CS211 Spring 2018
Programming Assignment V
David Menendez
Due: May 1, 2018, at 5:00 AM
This assignment will provide a better understanding of caches. It has two parts. In the first
part (80 points), you will write a program that simulates cache behavior. given a configuration and
a memory access trace. In the second part (20 points), you will describe how you designed your
simulator and observe how the configuration choices affect memory usage.
1 Cache Simulation
A cache is a collection of cache lines, each of which may store a block of memory along with some
additional information about the block (for example, which addresses it contains). Each block
contains the same number of bytes, known as the block size. The block size will always be a power of
two.
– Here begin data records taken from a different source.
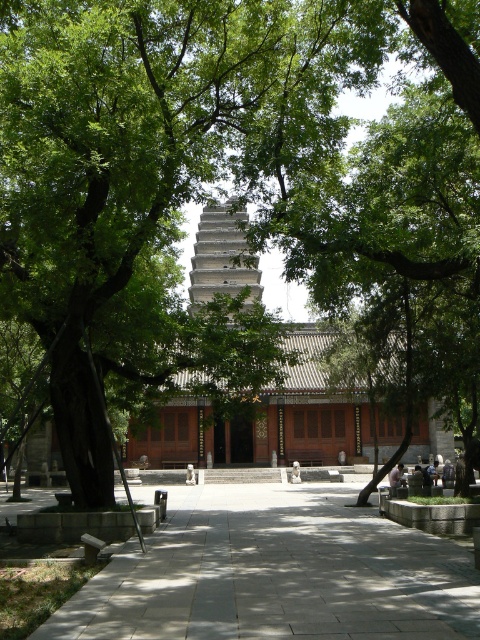 Does gray stone pavement at center have a lesser height compared to gray stone tower at center?

Yes, gray stone pavement at center is shorter than gray stone tower at center.

Which is behind, point (374, 540) or point (226, 209)?

The point (226, 209) is more distant.

Is point (333, 545) positioned before point (202, 300)?

Yes, point (333, 545) is closer to viewer.

Where is `gray stone pavement at center`? Image resolution: width=480 pixels, height=640 pixels. gray stone pavement at center is located at coordinates (x=276, y=573).

Does gray stone tower at center appear under light brown wooden bench at center?

Actually, gray stone tower at center is above light brown wooden bench at center.

Is gray stone tower at center to the left of light brown wooden bench at center from the viewer's perspective?

Yes, gray stone tower at center is to the left of light brown wooden bench at center.

Locate an element on the screen. The width and height of the screenshot is (480, 640). gray stone tower at center is located at coordinates (223, 257).

Where is `gray stone tower at center`? This screenshot has height=640, width=480. gray stone tower at center is located at coordinates (223, 257).

Is gray stone pavement at center below light brown wooden bench at center?

No.

Is gray stone pavement at center further to camera compared to light brown wooden bench at center?

No.

The height and width of the screenshot is (640, 480). What do you see at coordinates (276, 573) in the screenshot?
I see `gray stone pavement at center` at bounding box center [276, 573].

You are a GUI agent. You are given a task and a screenshot of the screen. Output one action in this format:
    pyautogui.click(x=<x>, y=<y>)
    Task: Click on the gray stone pavement at center
    This screenshot has width=480, height=640.
    Given the screenshot: What is the action you would take?
    pyautogui.click(x=276, y=573) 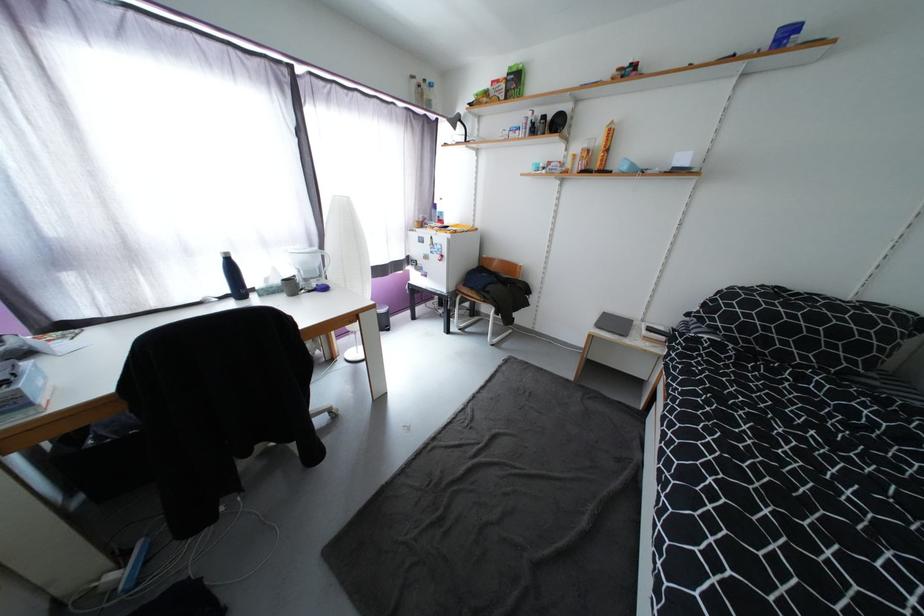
The cache size is the block size multiplied by the number of cache lines (that is, the additional
information is not counted in the cache size).
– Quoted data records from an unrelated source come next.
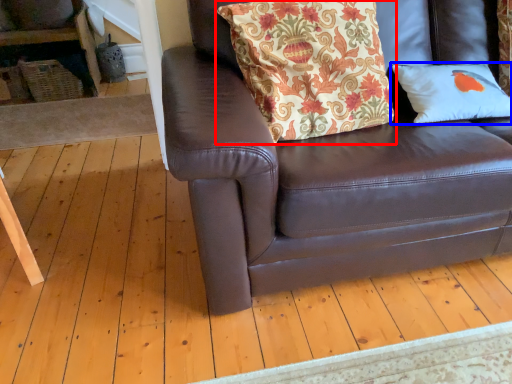 Question: Which object is further to the camera taking this photo, pillow (highlighted by a red box) or pillow (highlighted by a blue box)?

Choices:
 (A) pillow
 (B) pillow

Answer: (B) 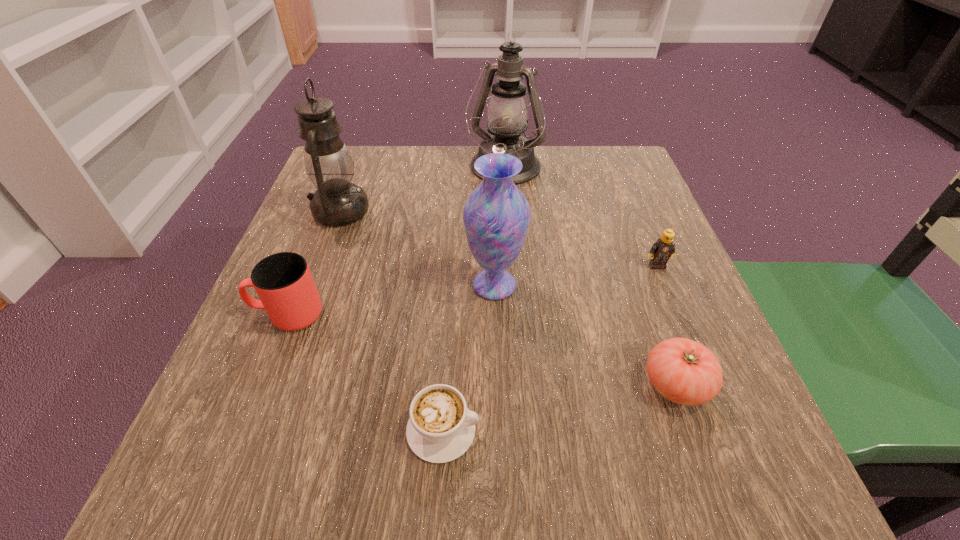 The image size is (960, 540). In order to click on the right oil lamp in this screenshot , I will do `click(508, 110)`.

The height and width of the screenshot is (540, 960). I want to click on the left oil lamp, so click(x=337, y=202).

In order to click on vase in this screenshot , I will do `click(496, 216)`.

Identify the location of the fourth tallest object. The width and height of the screenshot is (960, 540). (283, 281).

Where is `Lego`? Image resolution: width=960 pixels, height=540 pixels. Lego is located at coordinates (664, 248).

Locate an element on the screen. The width and height of the screenshot is (960, 540). tomato is located at coordinates (686, 372).

At what (x,y) coordinates should I click in order to perform the action: click on the shortest object. Please return your answer as a coordinate pair (x, y). Looking at the image, I should click on (441, 428).

Locate an element on the screen. free space located on the front of the right oil lamp is located at coordinates (508, 223).

At what (x,y) coordinates should I click in order to perform the action: click on vacant space located 0.270m on the right of the left oil lamp. Please return your answer as a coordinate pair (x, y). The image size is (960, 540). Looking at the image, I should click on (494, 211).

Image resolution: width=960 pixels, height=540 pixels. What are the coordinates of `vacant space located on the back of the vase` in the screenshot? It's located at (491, 176). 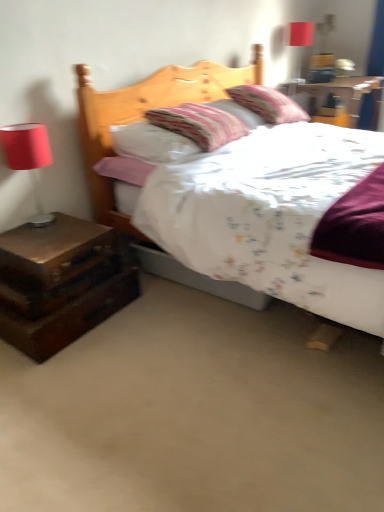 I want to click on unoccupied region to the right of matte red lampshade at upper right, so click(317, 81). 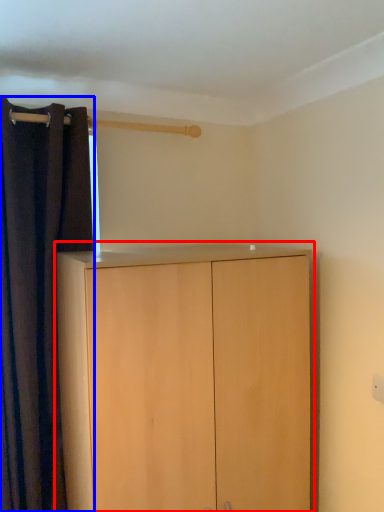 Question: Which of the following is the farthest to the observer, cupboard (highlighted by a red box) or curtain (highlighted by a blue box)?

Choices:
 (A) cupboard
 (B) curtain

Answer: (B)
Consider a system with 48-bit addresses and a block size of 16 bytes. Each block will begin with
an address divisible by 16. Because 16 = 24, the last 4 bits of an address will determine its offset
within a particular block. For example, the address ffff0000abcd (hexadecimal) will have offset d.
The remaining 44 bits of the address may be considered a block identifier.
If the block size were 8 bytes, then the last 3 bits of the address will be its block offset. The last
three bits of ffff000abcd are 101 (binary) or 5 (hexadecimal). The most-significant 45 bits will be
the block identifier. (Exercise: write the block identifier in hexadecimal.1)
For a cache with a single cache line, that cache line will store the 16 bytes of the block along
with the block identifier. Each memory access will first check whether the address is part of the
block currently in the cache (if any).
1.1 Memory operations
Your simulator will simulate two memory operations: reading and writing individual bytes. Your
program will read a trace file describing addresses to read or write from, and will keep track of
which blocks are stored in which cache lines in order to determine when these memory operations
result in actual reads and writes to memory.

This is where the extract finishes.